It’s our first ever listicle! We tried these out in a daily and weekly beemail and even among those most hardcore users, many didn’t know about many of these features. For the average feature in this list, 30% of daily subscribers and 40% of weekly subscribers weren’t aware of it. [1] So here they are, listed from least obscure to most obscure:

1. Cap your pledge at any level you like

Actually everyone we asked knew about this. And you likely do too since we’ve blogged about it but it wasn’t obvious to newbees until recently when we made it a very prominent part of goal creation.

2. Edit past datapoints

Another one that all the hardcore people know about. You can edit past datapoints by clicking All Data. A lot of newbees miss that. We’re working on a lot of UI changes to address problems like this! UPDATE: The 2016 redesign elegantly unobscured this.

3. Insta-delete goals in the first week

This is important for experimenting but it’s one feature that perhaps should be sort of obscure, to avoid the temptation of loophole abuse.

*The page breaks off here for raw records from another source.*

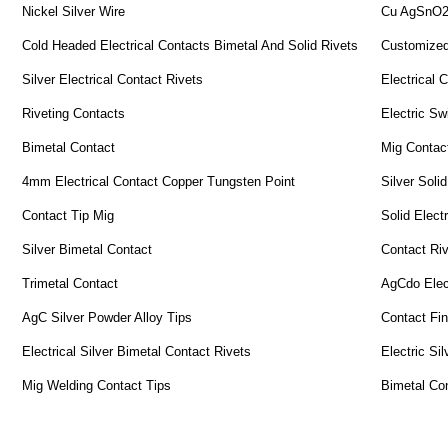
Nickel Silver Wire
Cu AgSnO2 
Cold Headed Electrical Contacts Bimetal And Solid Rivets
Customized
Silver Electrical Contact Rivets
Electrical 
Riveting Contacts
Electric Sw
Bimetal Contact
Mig Contac
4mm Electrical Contact Copper Tungsten Point
Silver Solid
Contact Tip Mig
Solid Electr
Silver Bimetal Contact
Contact Ri
Trimetal Contact
AgCdo Elect
AgC Silver Powder Alloy Tips
Contact Fi
Electrical Silver Bimetal Contact Rivets
Electric Si
Mig Welding Contact Tips
Bimetal Co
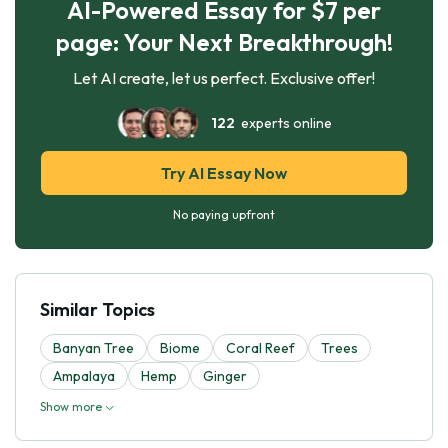
AI-Powered Essay for $7 per
page: Your Next Breakthrough!
Let AI create, let us perfect. Exclusive offer!
122
experts online
Try AI Essay Now
No paying upfront
Similar Topics
Banyan Tree
Biome
Coral Reef
Trees
Ampalaya
Hemp
Ginger
Show more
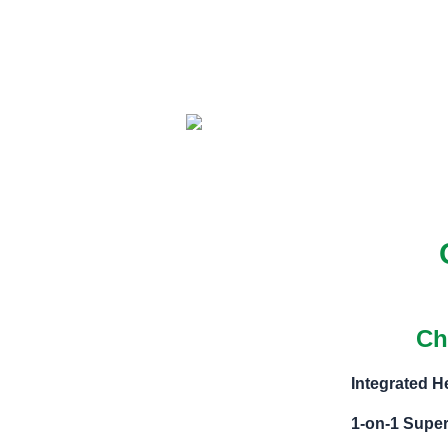
Ch
Integrated 
1-on-1 Super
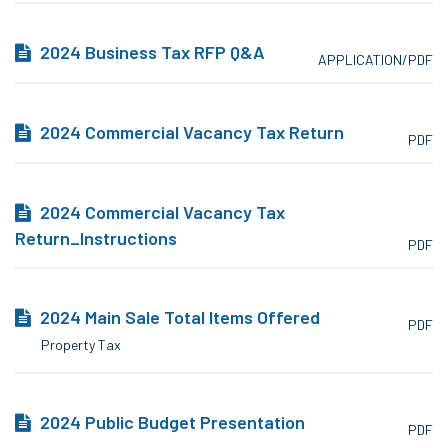
2024 Business Tax RFP Q&A
APPLICATION/PDF
2024 Commercial Vacancy Tax Return
PDF
2024 Commercial Vacancy Tax
Return_Instructions
PDF
2024 Main Sale Total Items Offered
PDF
Property Tax
2024 Public Budget Presentation
PDF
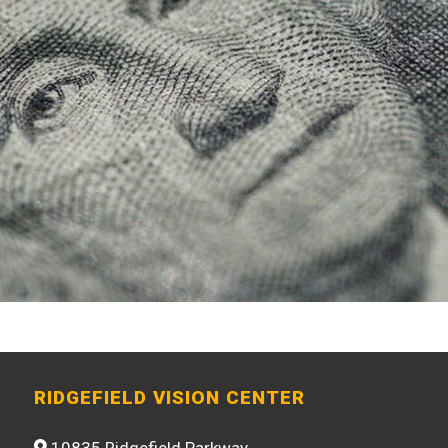
RIDGEFIELD VISION CENTER
10835 Ridgefield Parkway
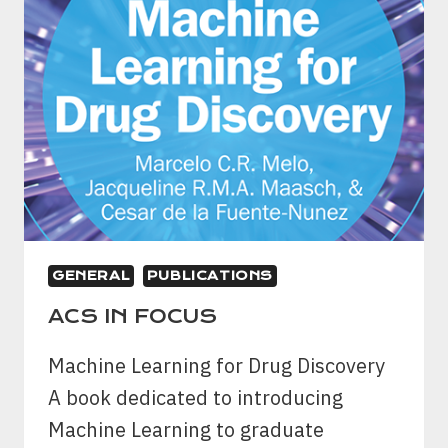
GENERAL
PUBLICATIONS
ACS IN FOCUS
Machine Learning for Drug Discovery
A book dedicated to introducing
Machine Learning to graduate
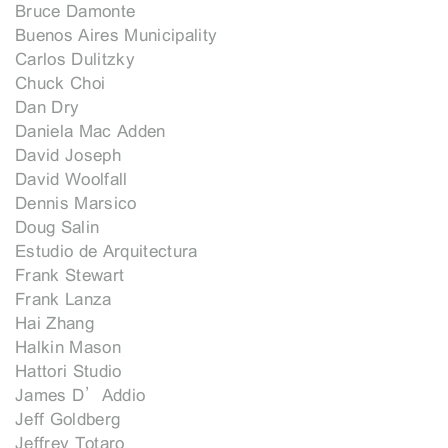
Bruce Damonte
Buenos Aires Municipality
Carlos Dulitzky
Chuck Choi
Dan Dry
Daniela Mac Adden
David Joseph
David Woolfall
Dennis Marsico
Doug Salin
Estudio de Arquitectura
Frank Stewart
Frank Lanza
Hai Zhang
Halkin Mason
Hattori Studio
James D’Addio
Jeff Goldberg
Jeffrey Totaro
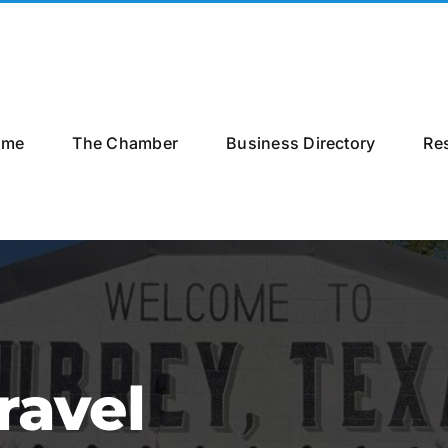
ome
The Chamber
Business Directory
Re
ravel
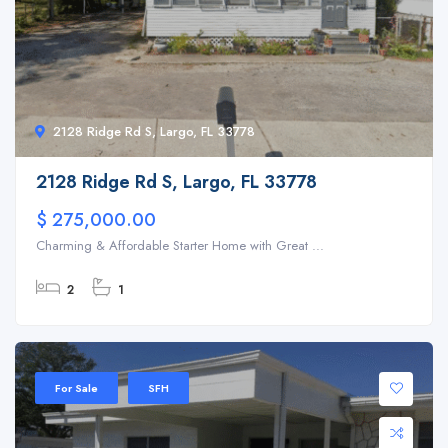
2128 Ridge Rd S, Largo, FL 33778
2128 Ridge Rd S, Largo, FL 33778
$ 275,000.00
Charming & Affordable Starter Home with Great ...
2
1
For Sale
SFH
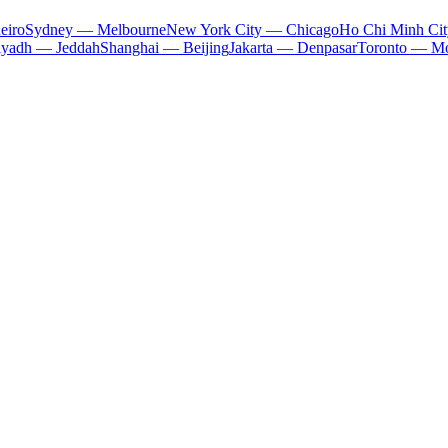
eiro
Sydney — Melbourne
New York City — Chicago
Ho Chi Minh Ci
iyadh — Jeddah
Shanghai — Beijing
Jakarta — Denpasar
Toronto — Mo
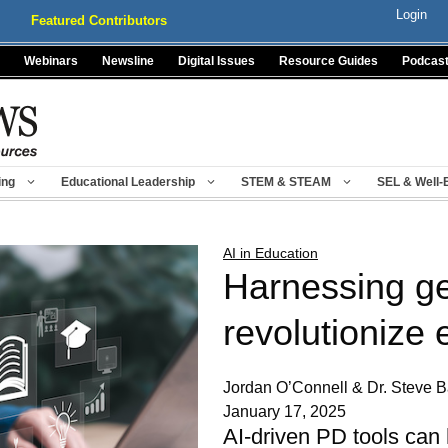
Login
Featured Contributors
Webinars
Newsline
Digital Issues
Resource Guides
Podcas
ing
Educational Leadership
STEM & STEAM
SEL & Well-
AI in Education
Harnessing ge
revolutionize
Jordan O’Connell & Dr. Steve B
January 17, 2025
AI-driven PD tools can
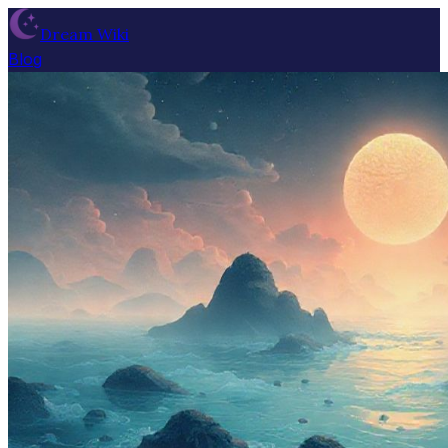
Dream Wiki
Blog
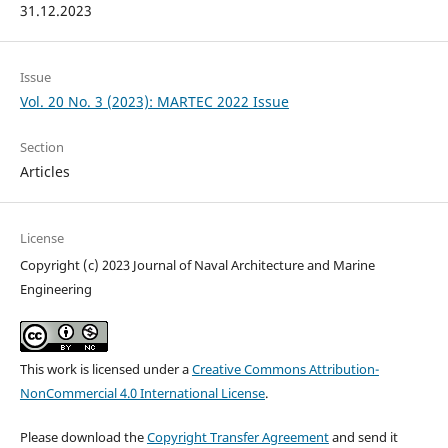
31.12.2023
Issue
Vol. 20 No. 3 (2023): MARTEC 2022 Issue
Section
Articles
License
Copyright (c) 2023 Journal of Naval Architecture and Marine
Engineering
This work is licensed under a
Creative Commons Attribution-
NonCommercial 4.0 International License
.
Please download the
Copyright Transfer Agreement
and send it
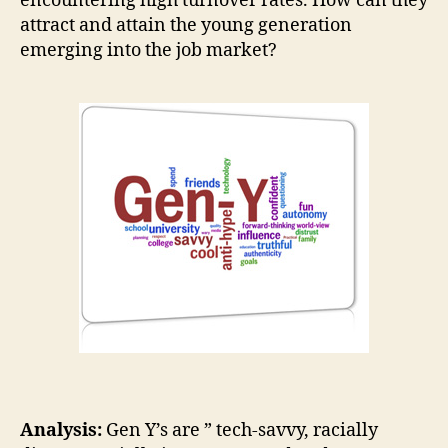
encountering high turnover rates. How can they
attract and attain the young generation
emerging into the job market?
Analysis:
Gen Y’s are ” tech-savvy, racially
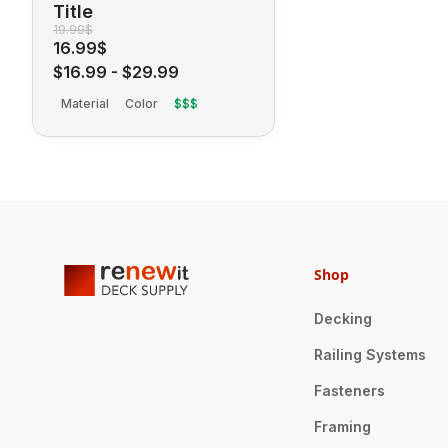
Title
19.99$
16.99$
$16.99
-
$29.99
Material
Color
$$$
Shop
Decking
Railing Systems
Fasteners
Framing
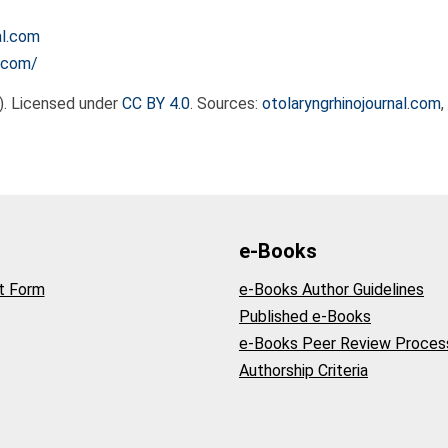
al.com
l.com/
). Licensed under
CC BY 4.0
. Sources:
otolaryngrhinojournal.com
e-Books
t Form
e-Books Author Guidelines
Published e-Books
e-Books Peer Review Proces
Authorship Criteria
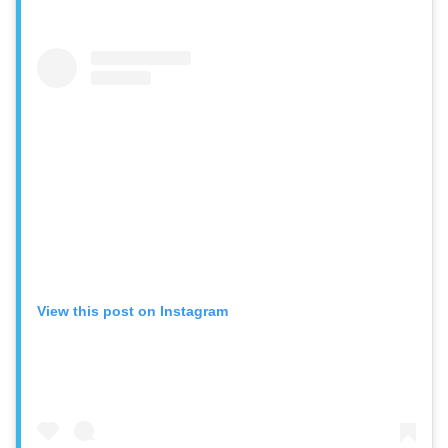
View this post on Instagram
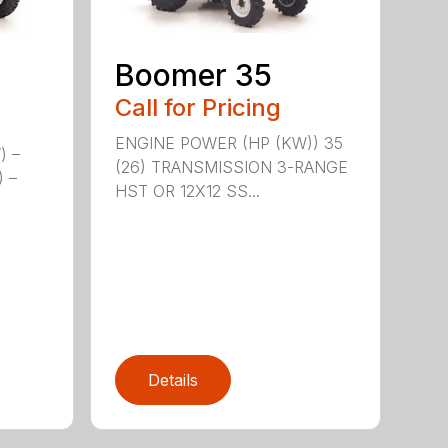
Boomer 35
Call for Pricing
ENGINE POWER (HP (KW)) 35
) –
(26) TRANSMISSION 3-RANGE
) –
HST OR 12X12 SS...
Details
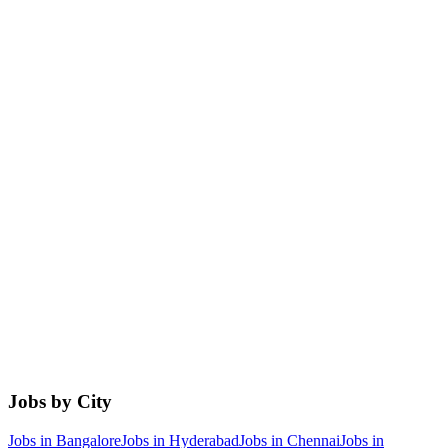
Jobs by City
Jobs in
Bangalore
Jobs in
Hyderabad
Jobs in
Chennai
Jobs in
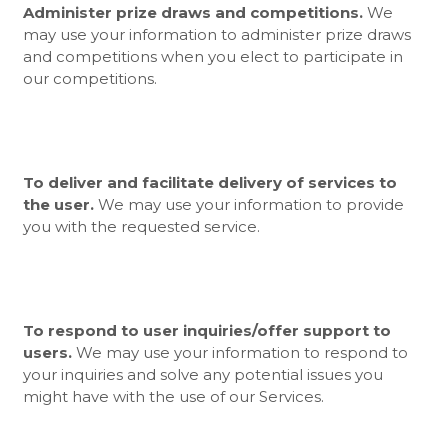
Administer prize draws and competitions.
We
may use your information to administer prize draws
and competitions when you elect to participate in
our competitions.
To deliver and facilitate delivery of services to
the user.
We may use your information to provide
you with the requested service.
To respond to user inquiries/offer support to
users.
We may use your information to respond to
your inquiries and solve any potential issues you
might have with the use of our Services.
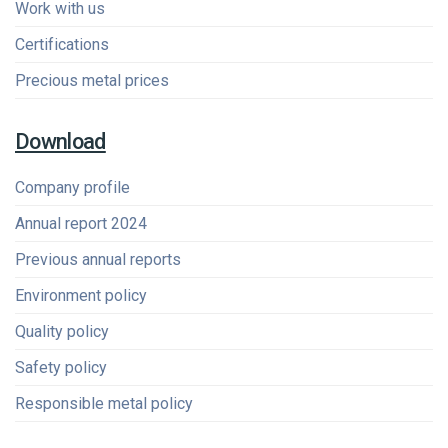
Work with us
Certifications
Precious metal prices
Download
Company profile
Annual report 2024
Previous annual reports
Environment policy
Quality policy
Safety policy
Responsible metal policy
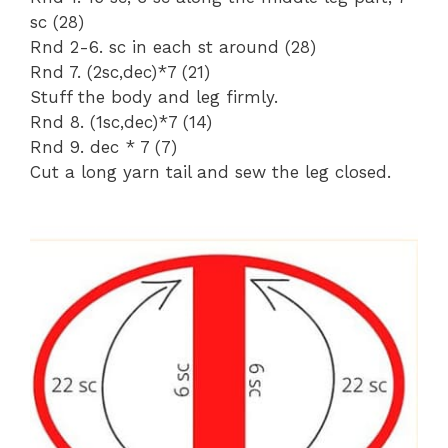
sc (28)
Rnd 2-6. sc in each st around (28)
Rnd 7. (2sc,dec)*7 (21)
Stuff the body and leg firmly.
Rnd 8. (1sc,dec)*7 (14)
Rnd 9. dec * 7 (7)
Cut a long yarn tail and sew the leg closed.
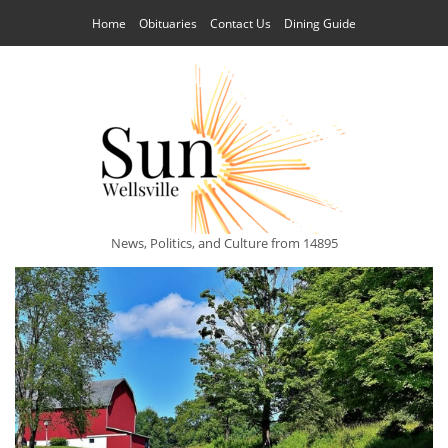
Home
Obituaries
Contact Us
Dining Guide
News, Politics, and Culture from 14895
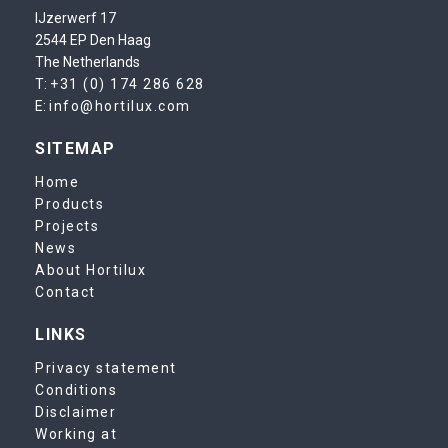
IJzerwerf 17
2544 EP Den Haag
The Netherlands
T:
+31 (0) 174 286 628
E:
info@hortilux.com
SITEMAP
Home
Products
Projects
News
About Hortilux
Contact
LINKS
Privacy statement
Conditions
Disclaimer
Working at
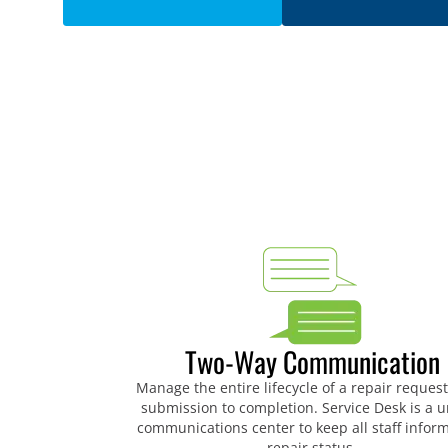
Two-Way Communication
Manage the entire lifecycle of a repair reques
submission to completion. Service Desk is a u
communications center to keep all staff infor
repair status.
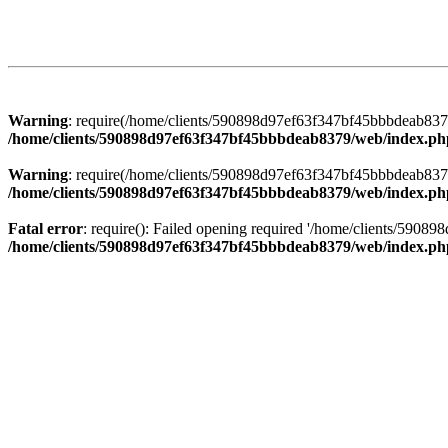
Warning
: require(/home/clients/590898d97ef63f347bf45bbbdeab8379/
/home/clients/590898d97ef63f347bf45bbbdeab8379/web/index.ph
Warning
: require(/home/clients/590898d97ef63f347bf45bbbdeab8379/
/home/clients/590898d97ef63f347bf45bbbdeab8379/web/index.ph
Fatal error
: require(): Failed opening required '/home/clients/5908
/home/clients/590898d97ef63f347bf45bbbdeab8379/web/index.ph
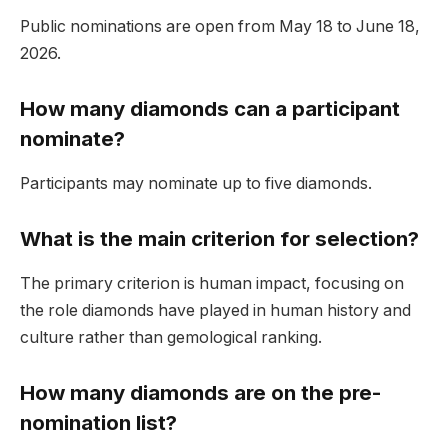
Public nominations are open from May 18 to June 18,
2026.
How many diamonds can a participant
nominate?
Participants may nominate up to five diamonds.
What is the main criterion for selection?
The primary criterion is human impact, focusing on
the role diamonds have played in human history and
culture rather than gemological ranking.
How many diamonds are on the pre-
nomination list?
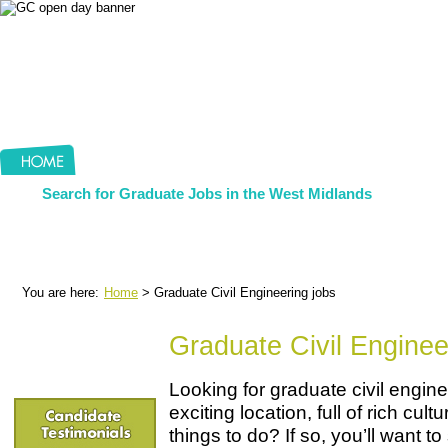
Search for Graduate Jobs in the West Midlands
You are here:
Home
> Graduate Civil Engineering jobs
Graduate Civil Enginee
Looking for graduate civil engine
exciting location, full of rich cul
things to do? If so, you’ll want 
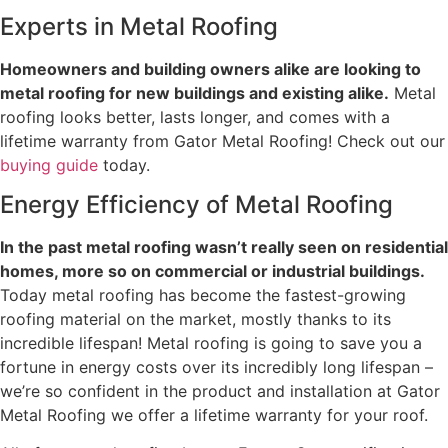
Experts in Metal Roofing
Homeowners and building owners alike are looking to
metal roofing for new buildings and existing alike.
Metal
roofing looks better, lasts longer, and comes with a
lifetime warranty from Gator Metal Roofing! Check out our
buying guide
today.
Energy Efficiency of Metal Roofing
In the past metal roofing wasn’t really seen on residential
homes, more so on commercial or industrial buildings.
Today metal roofing has become the fastest-growing
roofing material on the market, mostly thanks to its
incredible lifespan! Metal roofing is going to save you a
fortune in energy costs over its incredibly long lifespan –
we’re so confident in the product and installation at Gator
Metal Roofing we offer a lifetime warranty for your roof.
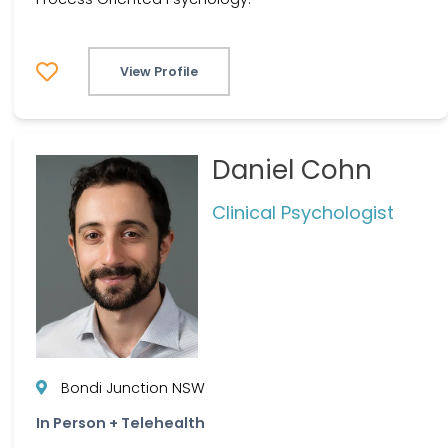
View Profile
Daniel Cohn
Clinical Psychologist
Bondi Junction NSW
In Person + Telehealth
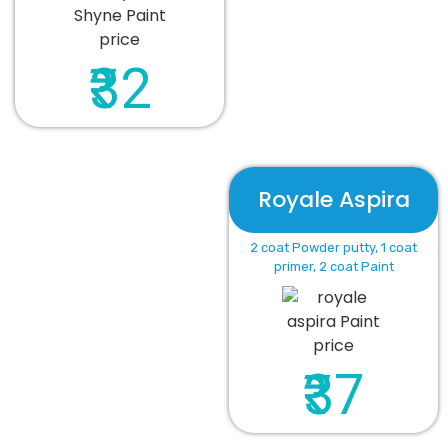
₹32
Royale Aspira
2 coat Powder putty, 1 coat
primer, 2 coat Paint
₹37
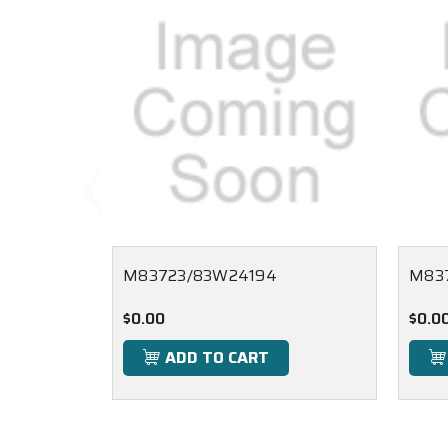
M83723/83W24194
M83
$0.00
$0.0
ADD TO CART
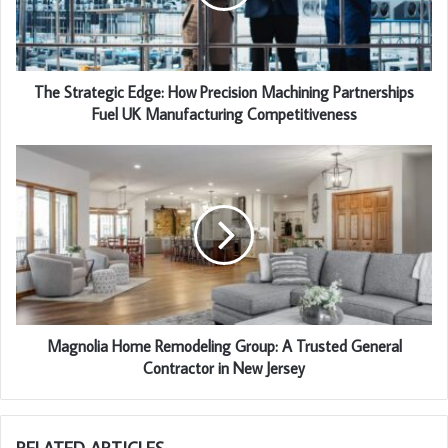
The Strategic Edge: How Precision Machining Partnerships
Fuel UK Manufacturing Competitiveness
Magnolia Home Remodeling Group: A Trusted General
Contractor in New Jersey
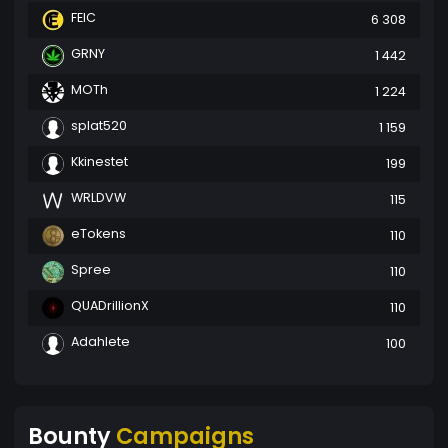
FEIC
6 308
GRNY
1 442
MOTh
1 224
splat520
1 159
Kkinestet
199
WRLDVW
115
eTokens
110
Spree
110
QUADrillionX
110
Adahlete
100
Bounty
Campaigns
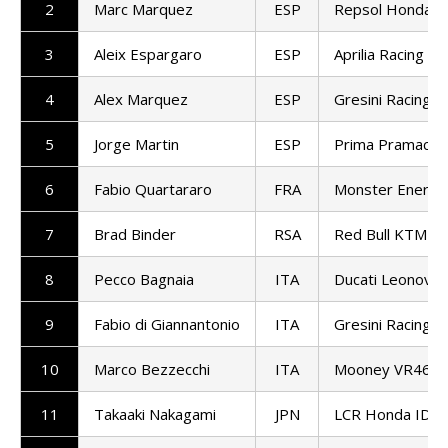
2
Marc Marquez
ESP
Repsol Honda 
3
Aleix Espargaro
ESP
Aprilia Racing
4
Alex Marquez
ESP
Gresini Racing 
5
Jorge Martin
ESP
Prima Pramac R
6
Fabio Quartararo
FRA
Monster Energy
7
Brad Binder
RSA
Red Bull KTM Fa
8
Pecco Bagnaia
ITA
Ducati Leonovo
9
Fabio di Giannantonio
ITA
Gresini Racing 
10
Marco Bezzecchi
ITA
Mooney VR46 Ra
11
Takaaki Nakagami
JPN
LCR Honda IDE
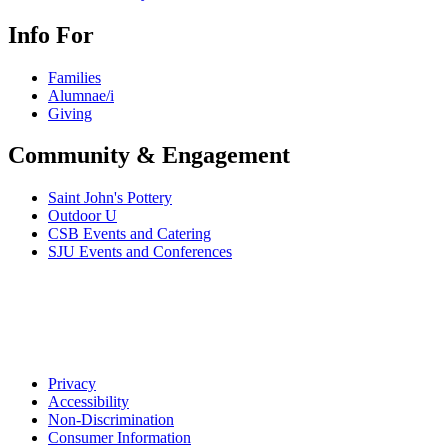
Info For
Families
Alumnae/i
Giving
Community & Engagement
Saint John's Pottery
Outdoor U
CSB Events and Catering
SJU Events and Conferences
Privacy
Accessibility
Non-Discrimination
Consumer Information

In fact, we recently made it easier to close that loophole for yourself. If you check the “weaselproof me” box for a goal then it won’t let you delete it even in the first week.

4. Customize where the x-axis starts

You can change x-min in goal settings as a cumbersome way to zoom your graph.

5. Timer built in to the Beeminder Android app

It’s super useful! Swipe on the data entry part of the interface to switch to the timer (or tally mode — recommended for counting pushups with your nose).

6. Snooze deadlines if still more than 6 hours out

(I didn’t think to include this one in the original poll of hardcore users so I’m just guessing where it would’ve fallen in this list.) You can always change your deadline if it’s not an emergency day. If it is, you still can, until you’re within 6 hours of derailing, then you can’t.

7. Push graphs to the bottom or top of your gallery

UPDATE: We got rid of this feature and replaced it, for now, with an even more obscure tagging feature.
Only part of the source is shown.